PostgreSQL Gets Better NoSQL Capabilities
PostgreSQL 9.4 Beta comes with the much-anticipated "binary JSON" type, JSONB. This new storage format for document data is higher-performance and comes with indexing, functions and operators for manipulating JSON data.
The JSONB type is a confluence of two projects - HStore and JSON. JSONB has everything JSON had, but is more efficient in storage due to the binary representation, and faster due to indexing. Eventually, all current HStore and JSON users are expected to move to JSONB.
Why would NoSQL features be important for PostgreSQL, when it's traditional user base has been developers needing solid relational capabilities or users switching from enterprise databases such as Oracle? Josh Berkus, one of the core team members, shares some insights.
The Oracle market, while presently large, is not growing, at all. The actual population of Oracle users who can defect to PostgreSQL is even smaller than that. No matter how many features we ever add, we can never be better at being Oracle than Oracle can.
Innovative technologies succeed because they reach new users and grow the market.
The other comments in the same thread also make it clear how several startups using PostgreSQL with technologies such as Node, Python, Go or Ruby are looking forward to using fast JSON support.
Considering these points, it is evident that first-class, performant support for JSON without compromising on it's traditional strengths such as reliability, can help PostgreSQL grow into new use cases.
There are still areas where other NoSQL databases could be better fit - for e.g. Bruce Momijan, a core team member and Senior Database Architect at EnterpriseDB, suggested (via email) -
Even as PostgreSQL expands in functionality and capability, there are still some edge cases where a NoSQL solution might be a better fit. Cassandra, being columnar, is good for unstructured data with lots of duplication, like log files, and it’s good at adding new nodes. Postgres will remain out front, however, for applications that can benefit from NoSQL functionality but require ACID compliance too.
Robert Haas, a major contributor and Senior Database Architect at EnterpriseDB added -
One example is if you're using MapReduce for highly parallel query processing. In that case, you might be better off with something like Hadoop. Another example would be if your data model is going to require lots of small changes to large JSON objects. Some NoSQL solutions may be able to handle this case more efficiently.
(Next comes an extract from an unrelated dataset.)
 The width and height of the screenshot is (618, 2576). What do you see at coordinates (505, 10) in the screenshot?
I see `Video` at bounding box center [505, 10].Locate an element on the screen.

Other than specific uses cases, however, for developers needing flexibility between schema-less and relational storage for different types of data in the same application, as well as ACID guarantees, Postgres is beginning to make a compelling case.
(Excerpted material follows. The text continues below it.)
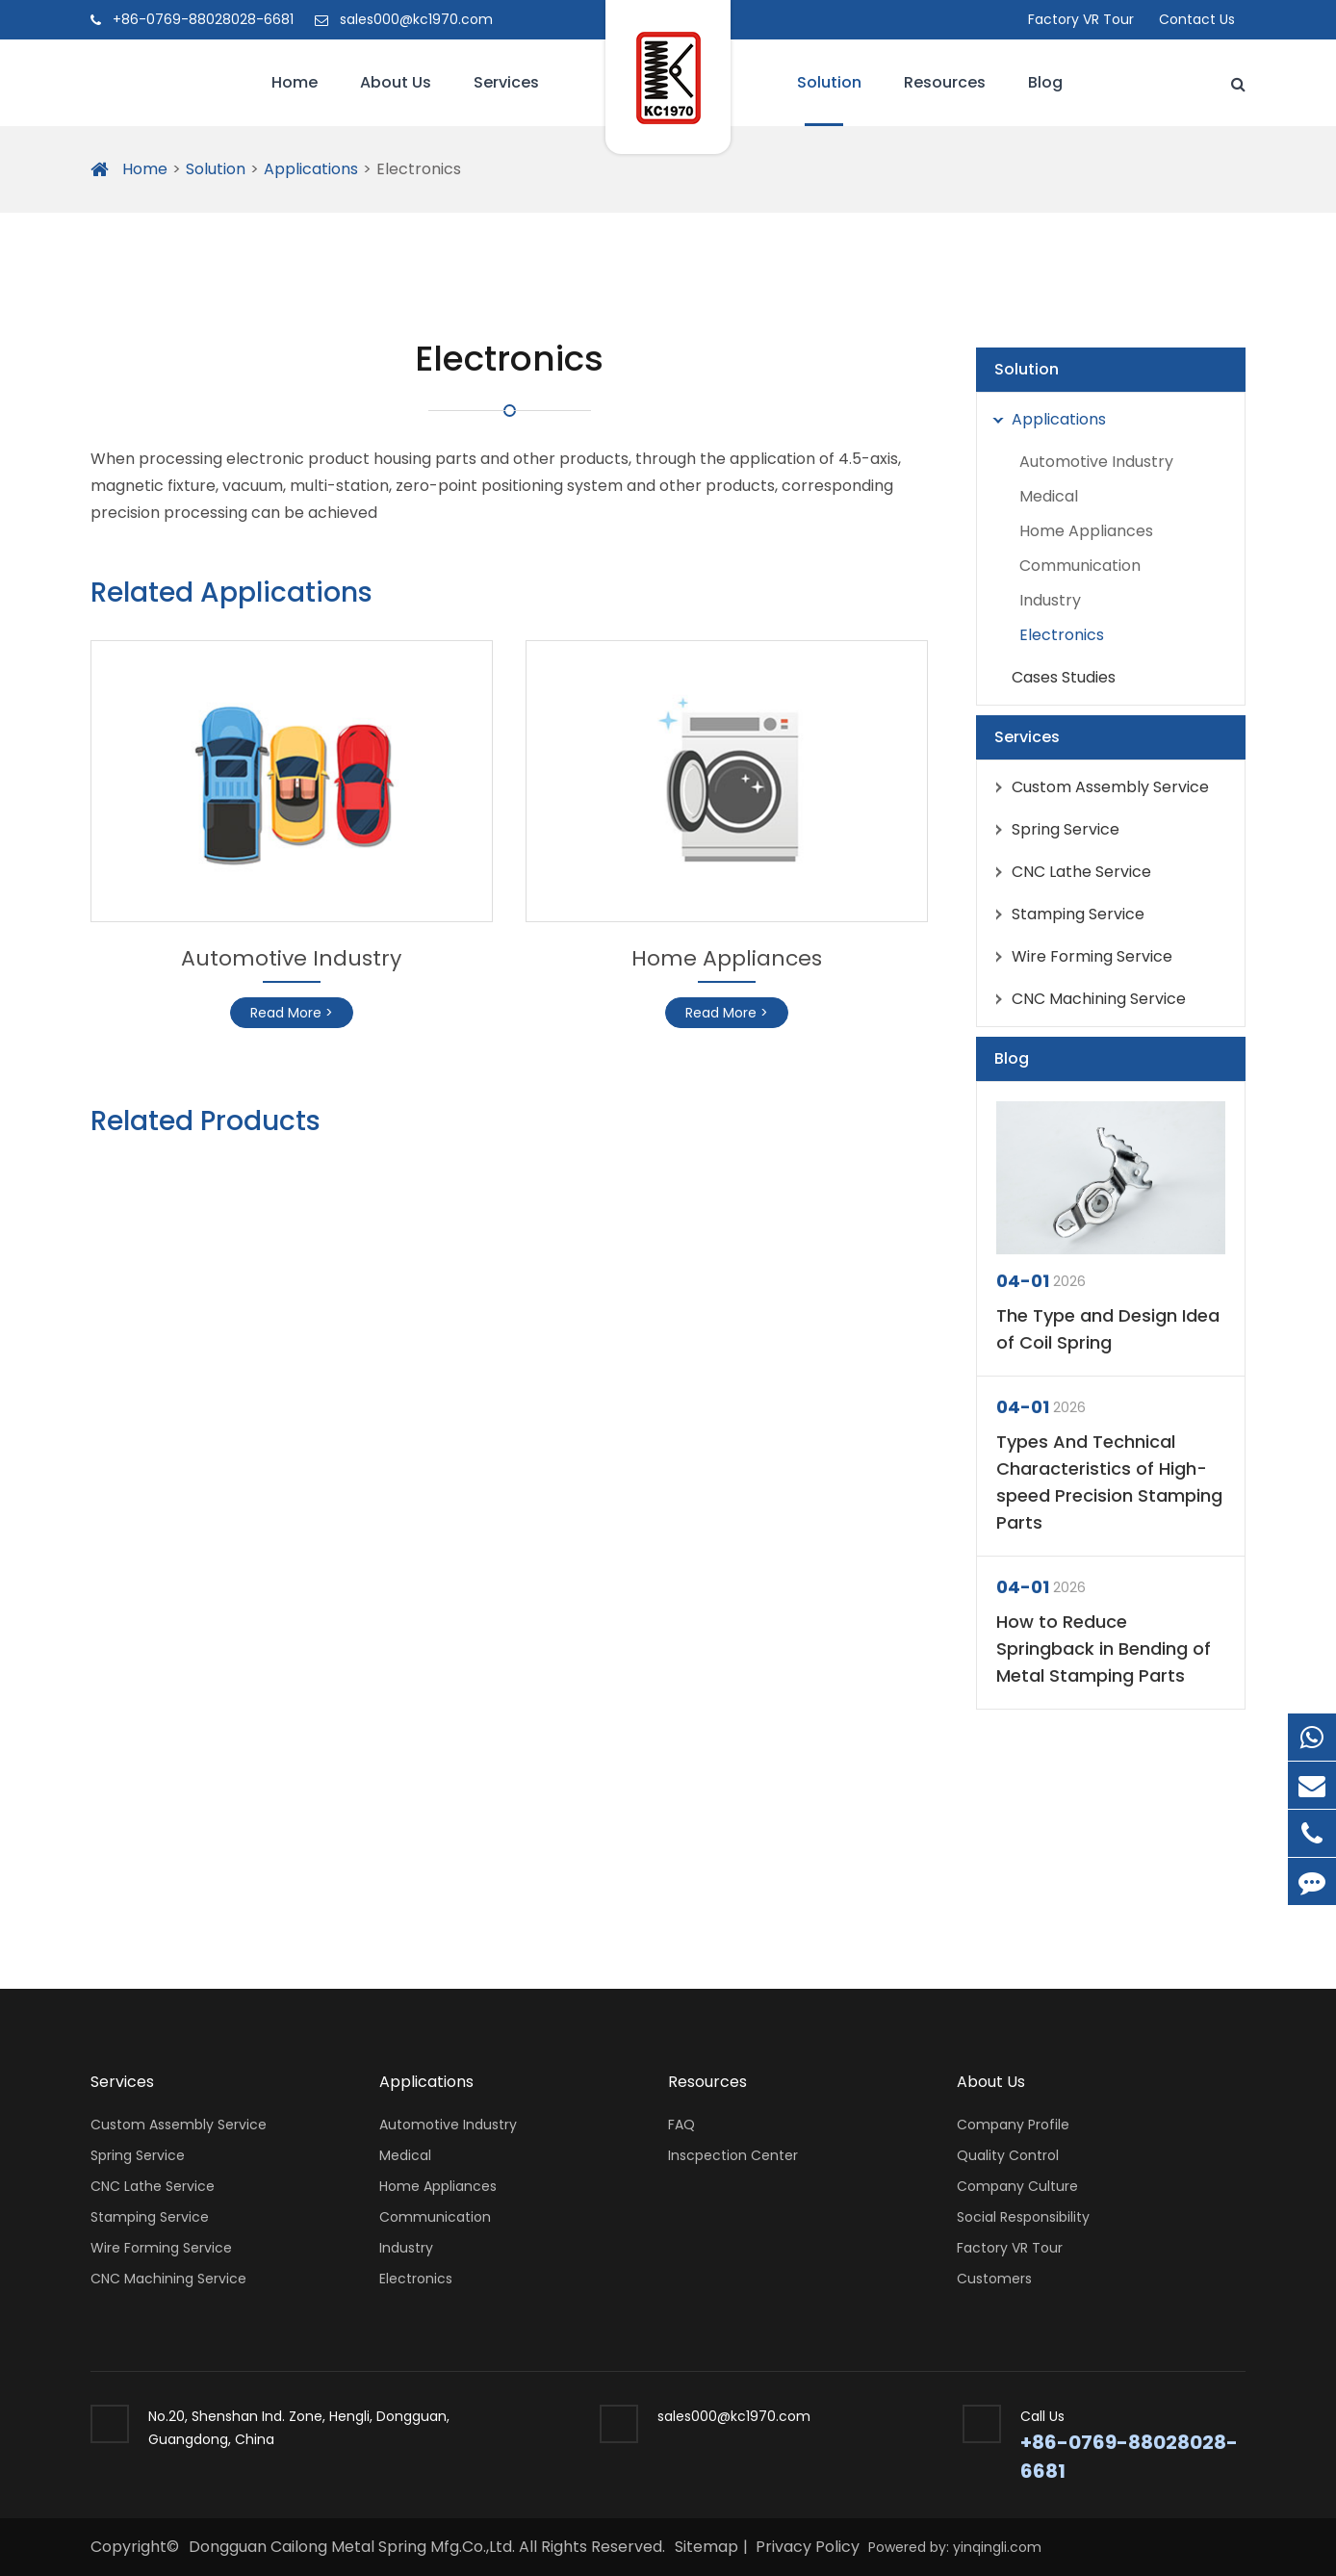 This screenshot has width=1336, height=2576. Describe the element at coordinates (1050, 600) in the screenshot. I see `Industry` at that location.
Note that JSONB is not the only major features introduced in 9.4. There are several others -
- Data Change Streaming API allows decoding and transformation of the replication stream. This lays the foundation for new replication tools that support high-speed and more flexible replication and scale out solutions.
- Materialized views with "refresh concurrently"
- ALTER SYSTEM SET, enables modifying postgresql.conf from the SQL Command Line and from remote clients, for easier administration
As well as several minor features -
- Dynamic Background Workers
- Replication Slots
- Write Scalability Improvements
- Several performance improvements, such as for aggregates, smaller GIN indexes, reductions in WAL volume
- Updatable security barrier views
- New Array manipulation and table functions
- Time-delayed standbys
- MVCC system catalog updates
- Decrease lock level for some ALTER TABLE commands
- Backup throttling
- WITHIN GROUP
You can see the release notes for a full list of changes.